#### [Problem]
Return the stretch from the line with "rental listings on" through the line with "MUNICIPAL COMMITTEE, NARNAUND" in the data below, character for character, skipping all pictures.

#### [Data records]
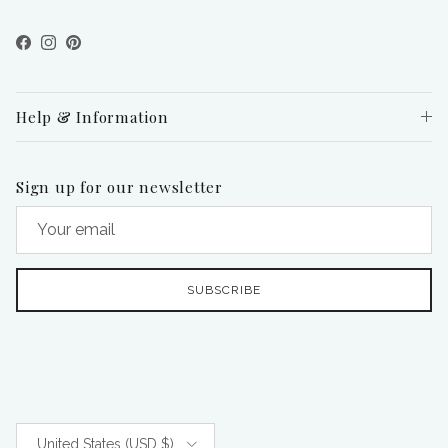
Facebook
Instagram
Pinterest
Help & Information
Sign up for our newsletter
SUBSCRIBE
Country/Region
United States (USD $)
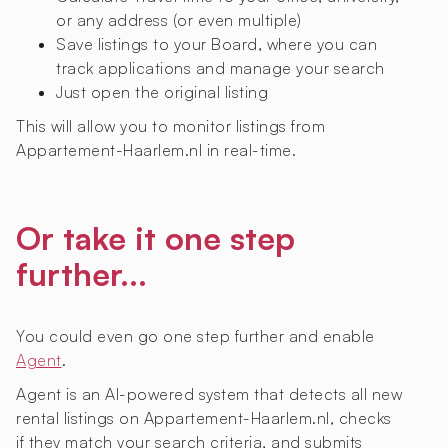
or any address (or even multiple)
Save listings to your Board, where you can
track applications and manage your search
Just open the original listing
This will allow you to monitor listings from
Appartement-Haarlem.nl in real-time.
Or take it one step
further...
You could even go one step further and enable
Agent
.
Agent is an AI-powered system that detects all new
rental listings on Appartement-Haarlem.nl, checks
if they match your search criteria, and submits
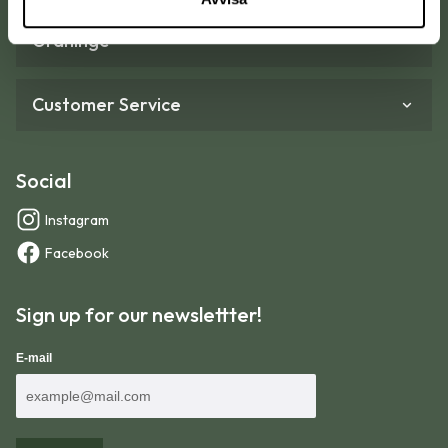
Graninge
Customer Service
Social
Instagram
Facebook
Sign up for our newslettter!
E-mail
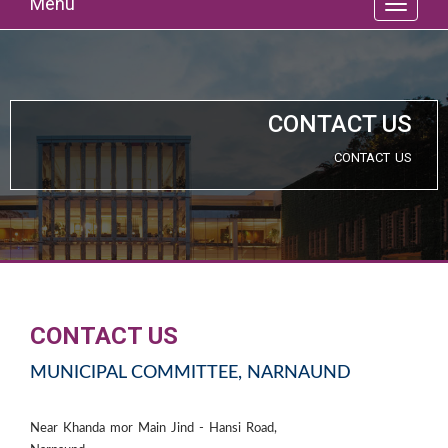
Menu
CONTACT US
CONTACT US
CONTACT US
MUNICIPAL COMMITTEE, NARNAUND
Near Khanda mor Main Jind - Hansi Road,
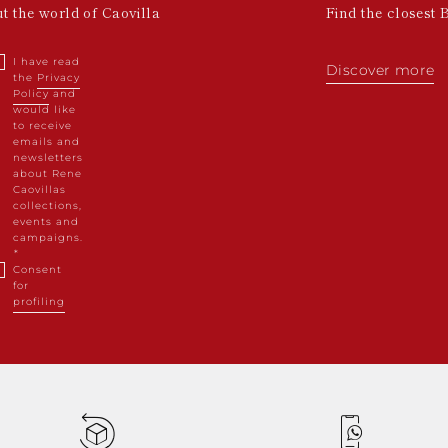
ut the world of Caovilla
Find the closest 
I have read
Discover more
the
Privacy
Policy
and
would like
to receive
emails and
newsletters
about Rene
Caovillas
collections,
events and
campaigns.
Consent
for
profiling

#### [Result for this exercise]
rental listings on Appartement-Haarlem.nl, checks
if they match your search criteria, and submits
Graninge
Customer Service
Social
Instagram
Facebook
Sign up for our newslettter!
E-mail
Menu
CONTACT US
CONTACT US
CONTACT US
MUNICIPAL COMMITTEE, NARNAUND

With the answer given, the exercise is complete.